Il sogno di Susenna, trovare l’acquedotto di Alba Pompeia
In una foto d'archivio, Sergio Susenna con Roberto Ghiglia in uno scavo alla Moretta

MORETTA Durante la festa della Moretta si riprende parzialmente la tradizione del pellegrinaggio verso il santuario, con le parrocchie cittadine impegnate ad animare le Messe settimanali. Come ha spiegato il parroco, don Lino Mela, «il nostro resta l’unico santuario della città e uno dei pochi della diocesi. Fino al primo dopoguerra era ancora meta di pellegrinaggi, poi, pur agglomerando parecchie persone, la tradizione si è persa».

Per ripercorrere la storia del rione, uno degli studiosi più affermati è Sergio Susenna, maestro in pensione e collaboratore per anni del museo Eusebio. È lui l’autore del libro che riporta la collezione di ex voto conservati al santuario albese dal titolo La Moretta. Un borgo, il santuario e i suoi ex voto. Susenna spiega: «Rimangono tracce della devozione popolare con l’attuale chiesa, edificata nel 1908 su un preesistente pilone, con la chiesa di Santa Margherita e il pilone di San Giuseppe in corso Enotria. È del tutto scomparso invece il pilone di Sant’Anna, che dal catasto napoleonico risulta nei pressi dell’attuale negozio di Canonica».

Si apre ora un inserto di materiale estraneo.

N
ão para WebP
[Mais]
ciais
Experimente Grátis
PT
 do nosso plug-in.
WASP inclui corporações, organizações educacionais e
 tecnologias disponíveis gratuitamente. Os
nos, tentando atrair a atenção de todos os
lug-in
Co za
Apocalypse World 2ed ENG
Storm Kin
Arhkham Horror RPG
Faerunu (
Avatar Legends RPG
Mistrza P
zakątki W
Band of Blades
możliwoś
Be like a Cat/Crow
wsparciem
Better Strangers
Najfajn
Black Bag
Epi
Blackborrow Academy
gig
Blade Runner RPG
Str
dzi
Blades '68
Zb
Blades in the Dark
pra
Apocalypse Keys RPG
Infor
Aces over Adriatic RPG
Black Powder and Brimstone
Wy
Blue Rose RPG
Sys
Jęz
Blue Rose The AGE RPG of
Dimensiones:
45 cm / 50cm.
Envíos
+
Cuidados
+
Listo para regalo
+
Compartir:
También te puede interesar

Ora, attraverso i documenti dell’archivio Susenna, la comunità Valle Cherasca ha intenzione di realizzare un pannello incentrato sui luoghi di devozione, da posizionare nel cortile di Santa Margherita. A tale proposito, Roberto Poggi, fondatore del gruppo con Alessandro Proglio, commenta: «Si tratta di un progetto ampio, che prevede l’installazione di diversi cartelloni lungo il corso del torrente, con informazioni su storia, fauna, flora e geologia».

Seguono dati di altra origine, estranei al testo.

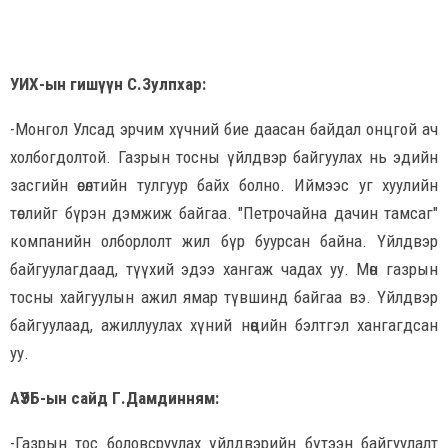
УИХ-ын гишүүн С.Зулпхар:
-Монгол Улсад эрчим хүчний бие даасан байдал онцгой ач
холбогдолтой. Газрын тосны үйлдвэр байгуулах нь эдийн
засгийн өсөлтийн тулгуур байх болно. Иймээс уг хуулийн
төслийг бүрэн дэмжиж байгаа. "Петрочайна дачин тамсаг"
компанийн олборлолт жил бүр буурсан байна. Үйлдвэр
байгуулагдаад, түүхий эдээ хангаж чадах уу. Мөн газрын
тосны хайгуулын ажил ямар түвшинд байгаа вэ. Үйлдвэр
байгуулаад, ажиллуулах хүний нөөцийн бэлтгэл хангагдсан
уу.
АҮЭБ-ын сайд Г.Дамдинням:
-Газрын тос боловсруулах үйлдвэрийн бүтээн байгуулалт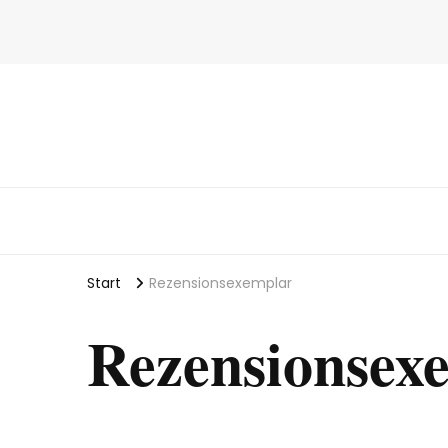
Start
Rezensionsexemplar
Rezensionsex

Il sogno di Susenna è però un altro: riportare alla luce l’acquedotto romano di Alba Pompeia. Afferma il maestro: «Esiste, basta scavare e seguire il flusso del torrente Cherasca e l’attuale corso Cortemilia. Ne sono state trovate tracce in cortili di numerose abitazioni. I pozzi di captazione, poi, sono rimasti gli stessi, ampliati negli anni Trenta dalla ditta Barberis. Conosco bene il funzionamento di un acquedotto romano: ho visitato i principali d’Europa e mi sono documentato su pubblicazioni specialistiche». Non va tralasciata, poi, «la parte del Neolitico, con il gruppo di volontari del museo Eusebio portammo alla luce parecchi reperti interessanti. Oggi, purtroppo, le attività della sezione archeologica si sono praticamente fermate».